ACTIVITY
Only one stretch of the data below is wanted: the lines from the one with "Trump, inför häpna" through the one with "Durante el encuentro se ha constatado que, a", repeated exactly.

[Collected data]

•••••

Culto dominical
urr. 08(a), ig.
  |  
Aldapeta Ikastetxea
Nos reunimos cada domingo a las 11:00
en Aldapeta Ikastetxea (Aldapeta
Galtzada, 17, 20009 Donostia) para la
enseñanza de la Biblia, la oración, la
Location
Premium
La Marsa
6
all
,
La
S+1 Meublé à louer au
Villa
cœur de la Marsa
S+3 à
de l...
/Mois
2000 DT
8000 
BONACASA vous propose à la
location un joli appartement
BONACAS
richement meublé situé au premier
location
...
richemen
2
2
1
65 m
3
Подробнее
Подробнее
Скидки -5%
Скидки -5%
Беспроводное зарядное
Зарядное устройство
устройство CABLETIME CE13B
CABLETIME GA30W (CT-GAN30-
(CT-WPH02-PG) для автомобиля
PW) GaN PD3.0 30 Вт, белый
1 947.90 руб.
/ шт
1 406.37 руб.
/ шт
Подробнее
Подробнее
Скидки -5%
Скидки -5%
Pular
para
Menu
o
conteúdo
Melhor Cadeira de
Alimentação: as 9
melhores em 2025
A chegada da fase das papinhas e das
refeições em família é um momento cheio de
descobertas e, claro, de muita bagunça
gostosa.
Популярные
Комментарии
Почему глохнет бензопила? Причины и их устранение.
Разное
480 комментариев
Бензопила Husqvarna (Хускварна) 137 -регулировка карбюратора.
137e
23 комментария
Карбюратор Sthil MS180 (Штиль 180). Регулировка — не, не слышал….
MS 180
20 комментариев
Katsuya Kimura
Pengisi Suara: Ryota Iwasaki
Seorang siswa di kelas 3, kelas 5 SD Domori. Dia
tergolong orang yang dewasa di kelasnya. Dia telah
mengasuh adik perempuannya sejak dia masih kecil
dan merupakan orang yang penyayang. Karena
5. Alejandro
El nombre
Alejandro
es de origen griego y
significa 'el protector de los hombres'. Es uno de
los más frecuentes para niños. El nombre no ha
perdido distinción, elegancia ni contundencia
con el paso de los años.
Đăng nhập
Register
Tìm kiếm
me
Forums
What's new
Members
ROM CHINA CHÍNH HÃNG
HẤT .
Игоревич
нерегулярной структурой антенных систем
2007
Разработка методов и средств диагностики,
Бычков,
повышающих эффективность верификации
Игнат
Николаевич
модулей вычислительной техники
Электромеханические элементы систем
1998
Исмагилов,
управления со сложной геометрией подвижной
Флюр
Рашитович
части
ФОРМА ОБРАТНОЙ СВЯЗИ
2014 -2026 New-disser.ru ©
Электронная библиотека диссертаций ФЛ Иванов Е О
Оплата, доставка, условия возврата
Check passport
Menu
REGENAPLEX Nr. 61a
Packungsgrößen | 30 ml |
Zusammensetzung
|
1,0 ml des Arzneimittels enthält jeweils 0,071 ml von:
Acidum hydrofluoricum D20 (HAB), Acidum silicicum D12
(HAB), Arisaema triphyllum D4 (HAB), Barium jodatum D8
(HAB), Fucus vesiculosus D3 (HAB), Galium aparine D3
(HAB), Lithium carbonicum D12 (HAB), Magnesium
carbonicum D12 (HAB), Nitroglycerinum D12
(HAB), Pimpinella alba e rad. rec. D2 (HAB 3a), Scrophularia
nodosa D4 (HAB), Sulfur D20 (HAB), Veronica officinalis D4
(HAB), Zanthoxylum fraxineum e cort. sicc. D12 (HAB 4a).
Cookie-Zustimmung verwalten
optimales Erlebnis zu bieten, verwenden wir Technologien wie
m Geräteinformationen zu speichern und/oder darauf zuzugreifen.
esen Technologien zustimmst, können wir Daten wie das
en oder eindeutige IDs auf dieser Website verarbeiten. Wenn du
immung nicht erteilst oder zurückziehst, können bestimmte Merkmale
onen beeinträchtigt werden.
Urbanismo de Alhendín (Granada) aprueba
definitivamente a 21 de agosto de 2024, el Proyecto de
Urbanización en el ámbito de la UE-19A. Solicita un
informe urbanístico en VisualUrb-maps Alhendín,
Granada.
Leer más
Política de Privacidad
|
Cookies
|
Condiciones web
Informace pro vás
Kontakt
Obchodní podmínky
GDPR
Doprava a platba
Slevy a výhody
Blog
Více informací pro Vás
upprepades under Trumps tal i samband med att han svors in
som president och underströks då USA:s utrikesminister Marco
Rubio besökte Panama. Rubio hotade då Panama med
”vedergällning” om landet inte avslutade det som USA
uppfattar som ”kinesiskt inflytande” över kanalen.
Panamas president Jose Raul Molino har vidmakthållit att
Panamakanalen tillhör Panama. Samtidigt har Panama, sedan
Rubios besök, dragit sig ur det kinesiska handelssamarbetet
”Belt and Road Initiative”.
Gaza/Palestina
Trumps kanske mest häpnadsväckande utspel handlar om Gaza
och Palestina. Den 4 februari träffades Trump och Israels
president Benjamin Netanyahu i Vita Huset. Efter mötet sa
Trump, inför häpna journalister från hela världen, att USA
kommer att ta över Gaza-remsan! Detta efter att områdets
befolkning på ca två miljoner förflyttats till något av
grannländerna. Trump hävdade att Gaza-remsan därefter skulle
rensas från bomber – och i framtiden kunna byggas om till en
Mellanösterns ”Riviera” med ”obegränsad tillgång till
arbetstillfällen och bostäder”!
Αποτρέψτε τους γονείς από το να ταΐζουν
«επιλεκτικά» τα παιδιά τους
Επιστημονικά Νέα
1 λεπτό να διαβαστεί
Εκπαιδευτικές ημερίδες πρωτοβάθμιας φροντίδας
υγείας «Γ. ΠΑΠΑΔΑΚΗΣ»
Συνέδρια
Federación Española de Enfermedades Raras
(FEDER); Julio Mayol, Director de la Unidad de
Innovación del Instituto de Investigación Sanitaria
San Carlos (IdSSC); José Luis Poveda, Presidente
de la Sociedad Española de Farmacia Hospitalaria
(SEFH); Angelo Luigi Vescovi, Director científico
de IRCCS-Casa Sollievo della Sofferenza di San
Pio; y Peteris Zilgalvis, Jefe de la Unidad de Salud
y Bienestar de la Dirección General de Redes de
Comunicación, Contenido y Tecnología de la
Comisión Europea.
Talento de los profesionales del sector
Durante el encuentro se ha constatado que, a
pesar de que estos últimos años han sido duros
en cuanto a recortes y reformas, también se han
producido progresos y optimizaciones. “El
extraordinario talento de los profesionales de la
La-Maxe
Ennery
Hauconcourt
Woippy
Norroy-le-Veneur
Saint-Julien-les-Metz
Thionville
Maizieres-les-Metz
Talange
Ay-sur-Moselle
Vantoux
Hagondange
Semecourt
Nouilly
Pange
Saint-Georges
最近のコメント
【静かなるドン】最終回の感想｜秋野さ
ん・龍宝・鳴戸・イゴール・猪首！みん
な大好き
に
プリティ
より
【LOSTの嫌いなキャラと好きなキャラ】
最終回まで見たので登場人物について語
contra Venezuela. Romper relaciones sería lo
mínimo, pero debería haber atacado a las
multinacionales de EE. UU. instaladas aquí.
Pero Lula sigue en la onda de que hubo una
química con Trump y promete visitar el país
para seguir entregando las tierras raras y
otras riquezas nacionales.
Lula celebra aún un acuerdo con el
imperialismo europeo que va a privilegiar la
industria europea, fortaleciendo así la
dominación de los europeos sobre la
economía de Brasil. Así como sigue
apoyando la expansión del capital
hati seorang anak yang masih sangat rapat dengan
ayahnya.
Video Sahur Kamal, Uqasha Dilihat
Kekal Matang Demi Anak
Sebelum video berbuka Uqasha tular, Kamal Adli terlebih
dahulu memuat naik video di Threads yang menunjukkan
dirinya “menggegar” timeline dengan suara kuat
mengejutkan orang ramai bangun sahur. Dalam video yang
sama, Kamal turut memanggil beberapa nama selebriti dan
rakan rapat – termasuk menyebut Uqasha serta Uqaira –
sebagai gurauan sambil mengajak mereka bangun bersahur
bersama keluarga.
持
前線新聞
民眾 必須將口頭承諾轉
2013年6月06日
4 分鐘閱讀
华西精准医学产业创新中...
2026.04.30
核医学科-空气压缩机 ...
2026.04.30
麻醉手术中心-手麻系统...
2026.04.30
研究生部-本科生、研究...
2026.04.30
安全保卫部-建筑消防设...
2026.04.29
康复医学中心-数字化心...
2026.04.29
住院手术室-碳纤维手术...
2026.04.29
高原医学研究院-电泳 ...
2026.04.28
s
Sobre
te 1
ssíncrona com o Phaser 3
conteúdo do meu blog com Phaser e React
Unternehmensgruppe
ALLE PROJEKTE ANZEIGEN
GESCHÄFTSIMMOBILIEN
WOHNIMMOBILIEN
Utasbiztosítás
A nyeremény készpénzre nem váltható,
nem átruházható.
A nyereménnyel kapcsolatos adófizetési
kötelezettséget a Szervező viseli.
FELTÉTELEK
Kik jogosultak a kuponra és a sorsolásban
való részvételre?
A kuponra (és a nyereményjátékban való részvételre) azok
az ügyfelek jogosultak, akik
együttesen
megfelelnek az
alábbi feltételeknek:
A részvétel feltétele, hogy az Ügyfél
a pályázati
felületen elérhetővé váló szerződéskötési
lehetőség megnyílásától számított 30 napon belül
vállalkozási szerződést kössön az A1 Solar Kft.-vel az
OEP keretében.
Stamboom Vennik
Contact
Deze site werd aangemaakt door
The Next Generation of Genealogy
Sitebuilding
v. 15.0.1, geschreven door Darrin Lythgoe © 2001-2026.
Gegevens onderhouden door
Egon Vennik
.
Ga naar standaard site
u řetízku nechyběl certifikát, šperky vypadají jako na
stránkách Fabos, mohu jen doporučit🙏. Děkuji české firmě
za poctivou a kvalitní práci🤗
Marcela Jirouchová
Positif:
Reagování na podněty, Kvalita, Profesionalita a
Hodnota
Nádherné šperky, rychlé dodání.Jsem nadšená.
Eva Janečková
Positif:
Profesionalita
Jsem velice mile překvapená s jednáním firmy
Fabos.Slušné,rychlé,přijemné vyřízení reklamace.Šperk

•••••

ANSWER BOX
Trump, inför häpna journalister från hela världen, att USA
kommer att ta över Gaza-remsan! Detta efter att områdets
befolkning på ca två miljoner förflyttats till något av
grannländerna. Trump hävdade att Gaza-remsan därefter skulle
rensas från bomber – och i framtiden kunna byggas om till en
Mellanösterns ”Riviera” med ”obegränsad tillgång till
arbetstillfällen och bostäder”!
Αποτρέψτε τους γονείς από το να ταΐζουν
«επιλεκτικά» τα παιδιά τους
Επιστημονικά Νέα
1 λεπτό να διαβαστεί
Εκπαιδευτικές ημερίδες πρωτοβάθμιας φροντίδας
υγείας «Γ. ΠΑΠΑΔΑΚΗΣ»
Συνέδρια
Federación Española de Enfermedades Raras
(FEDER); Julio Mayol, Director de la Unidad de
Innovación del Instituto de Investigación Sanitaria
San Carlos (IdSSC); José Luis Poveda, Presidente
de la Sociedad Española de Farmacia Hospitalaria
(SEFH); Angelo Luigi Vescovi, Director científico
de IRCCS-Casa Sollievo della Sofferenza di San
Pio; y Peteris Zilgalvis, Jefe de la Unidad de Salud
y Bienestar de la Dirección General de Redes de
Comunicación, Contenido y Tecnología de la
Comisión Europea.
Talento de los profesionales del sector
Durante el encuentro se ha constatado que, a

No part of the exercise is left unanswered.